Tuesday, July 22, 2008

DVD: Obseques de Dom Gérard

I have had the pleasure of recently viewing a DVD which is of unique interest and value to those interested in chant, traditional liturgy and the original figures attached to the usus antiquior movement. It is unique for a variety of reasons. First, because it is a Requiem Mass done within the walls of the famed traditional Benedictine Abbey of Le Barroux, France. Second, because the Requiem is for none other than Dom Gérard Calvet, the former abbot of this monastery, and a man of great reknown in relation to sacred liturgy in its traditional forms and a man of deep spirituality in whom Christ shone.

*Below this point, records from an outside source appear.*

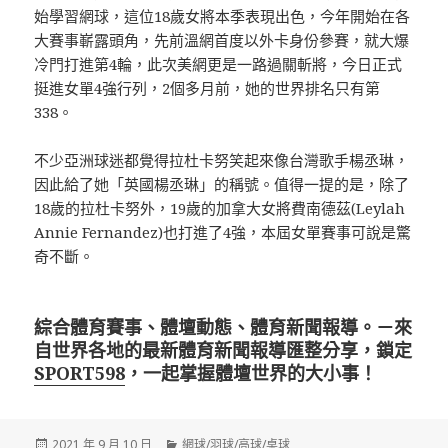
始學習網球，這位18歲女將本季表現出色，今年開始在各
大賽事嶄露頭角，先前溫網首度以外卡身份參賽，就大爆
冷門打進第4輪，此次美網更是一路過關斬將，今日正式
挺進女單4強行列，2個多月前，她的世界排名只有第
338。
不少亞洲球迷都覺得拉杜卡努笑起來像台灣歌手楊丞琳，
因此給了她「英國楊丞琳」的稱號。值得一提的是，除了
18歲的拉杜卡努外，19歲的加拿大女將費南德茲(Leylah
Annie Fernandez)也打進了4強，本屆女單賽事可說是驚
奇不斷。
綜合體育賽事、體壇動態、體育新聞報導。－來
自世界各地的最新體育新聞報導匯整分享，鎖定
SPORT598
，一起掌握體壇世界的大小事！
發
分
2021 年 9 月 10 日
網球/羽球/高球/桌球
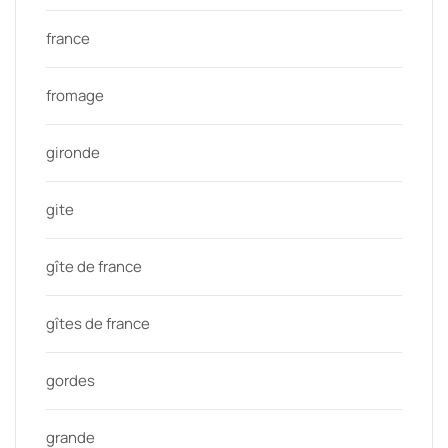
france
fromage
gironde
gite
gîte de france
gîtes de france
gordes
grande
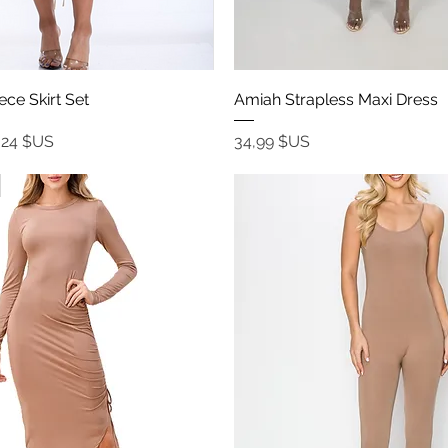
Aperçu rapide
Aperçu rapide
ce Skirt Set
Amiah Strapless Maxi Dress
ix promotionnel
Prix
,24 $US
34,99 $US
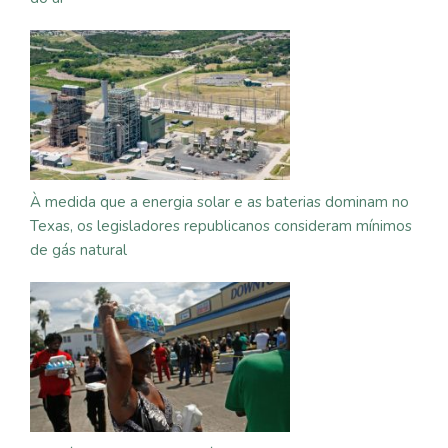
À medida que a energia solar e as baterias dominam no
Texas, os legisladores republicanos consideram mínimos
de gás natural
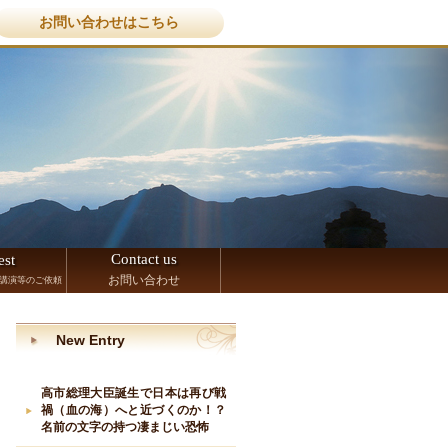
お問い合わせはこちら
Contact us
est
お問い合わせ
講演等のご依頼
New Entry
高市総理大臣誕生で日本は再び戦
禍（血の海）へと近づくのか！？
名前の文字の持つ凄まじい恐怖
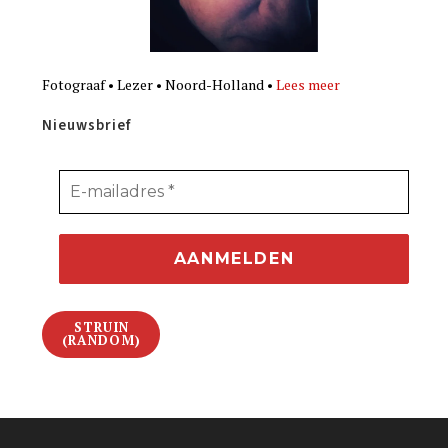
Fotograaf • Lezer • Noord-Holland •
Lees meer
Nieuwsbrief
STRUIN
(RANDOM)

The DVD is titled Obseques de Dom Gerard and brings to light an intimate picture of a somber and historic event, done to the timeless and haunting strains of the Gregorian requiem chants. It is perhaps no exaggeration to say that the Gregorian requiem is the requiem par excellence and so for those wishing to both commemorate a great man and an important aspect of our liturgical tradition, this DVD is of definite interest on both fronts. Needless to say as well, the chant of these Benedictine monks is sublime, and it is evident that these chants form a part of their day to day liturgical life.

From the DVD:

The prayers at the foot of the altar.

The singing of the propers.

Dom Louis Marie, successor of Dom Gerard, before the body of his predecessor

Dom Hervé Courau, Abbot of Notre-Dame de Triors

Msgr. Camille Perl, Secretary of the Ecclesia Dei Commission

As the DVD is produced in France, there will be some concern over its format in relation to North American buyers. Evidently, one can give no guarantees, but suffice it to say that any DVD player in a standard computer will play this DVD, and most newer DVD players seem to likewise have no trouble playing the DVD.

For those interested in ordering this DVD, please go to the webstore of the Abbey of Le Barroux.

The DVD is reasonably priced at 12 EUROS (approximately $20 USD).

It is indeed a treasure to keep in your library, to represent not only the riches of the liturgy in the intimacy of the monastic enclosure, but to commemorate a great Abbot and man of Faith.